Le livre est en grande partie consacré à la vie de Susan : ses parents pauvres et violents, ses relations avec sa sœur, le père incestueux, le premier petit ami et futur mari qui permet de partir
de la maison mais se révèle aussi violent et instable que ses parents. Toute une vie de misères, de problèmes, d’alcool, de grossesses plus ou moins désirées, d’ignorance qui a conduit Susan en
prison et qui la pousse à taire la vérité. Quant à Matilda, elle cache elle aussi un secret sous des allures raffinées. La rencontre entre les deux femmes va être un véritable détonateur.
Un très bon polar psychologique qui décrit finement les
mécanismes psychologiques qui conduisent à la violence voire au crime.
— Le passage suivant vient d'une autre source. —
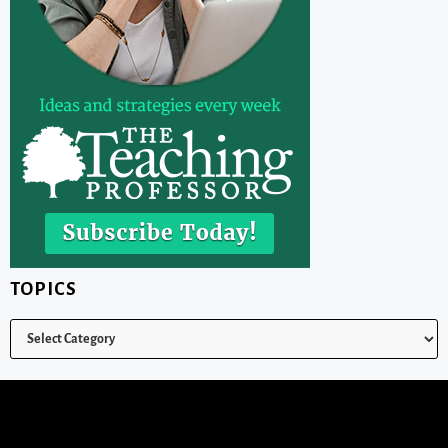
TOPICS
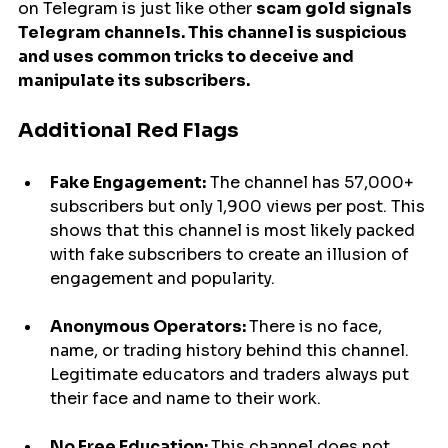
on Telegram is just like other 
scam gold signals 
Telegram channels. This channel is suspicious 
and uses common tricks to deceive and 
manipulate its subscribers.
Additional Red Flags
Fake Engagement:
 The channel has 57,000+ 
subscribers but only 1,900 views per post. This 
shows that this channel is most likely packed 
with fake subscribers to create an illusion of 
engagement and popularity.
Anonymous Operators: 
There is no face, 
name, or trading history behind this channel. 
Legitimate educators and traders always put 
their face and name to their work.
No Free Education: 
This channel does not 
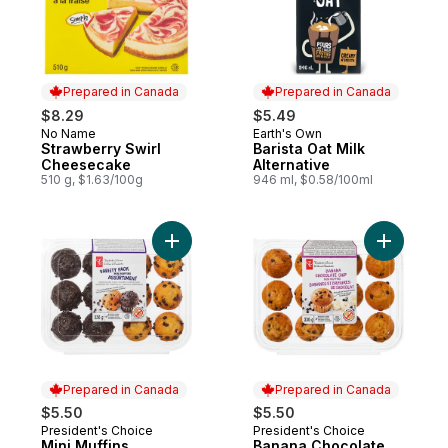
Prepared in Canada
Prepared in Canada
$8.29
$5.49
No Name
Earth's Own
Prepared in Canada
Prepared in Canada
Strawberry Swirl
Barista Oat Milk
Cheesecake
Alternative
510 g, $1.63/100g
946 ml, $0.58/100ml
Add Mini Muffins, Chocolate & Double Cho
Add Banan
Prepared in Canada
Prepared in Canada
$5.50
$5.50
President's Choice
President's Choice
Prepared in Canada
Prepared in Canada
Mini Muffins,
Banana Chocolate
Ceux qui ont aimé "Deux femmes" se jetteront sur "La proie" dans lequel on retrouve la même ambiance, le même ton :
La proie / Martina Cole.- Fayard
Freddie sort de prison où il a mis à profit ses 6 ans de captivité pour nouer des contacts dans la pègre londonienne. Fort de ses nouvelles connaissances, il entreprend de devenir le caïd de son
quartier, soutenu par sa femme Jackie qui l'adule et par son jeune cousin Jimmy. Mais Freddie est violent, brouillon, dragueur, dépensier. Il désespère son épouse qui se met à boire. Jimmy qui
lui a épousé l'entreprenante et jolie Maggie, la jeune soeur de Jackie, mène rondement ses affaires. Si bien que le jeune couple devient riche en peu de temps, ce qui suscite l'amère jalousie de
Jackie et la haine de Freddie...
Décidément Martina Cole excelle à dépeindre les quartiers à la dérive de la capitale britannique (peut-être parce qu'elle y est née elle-même). Sombre, sans complaisance, ses livres sont autant
des romans policiers que des analyses sociologiques d'une certaine partie de la société qui survit tant bien que mal dans des banlieues pourries et de la violence notamment
conjugale.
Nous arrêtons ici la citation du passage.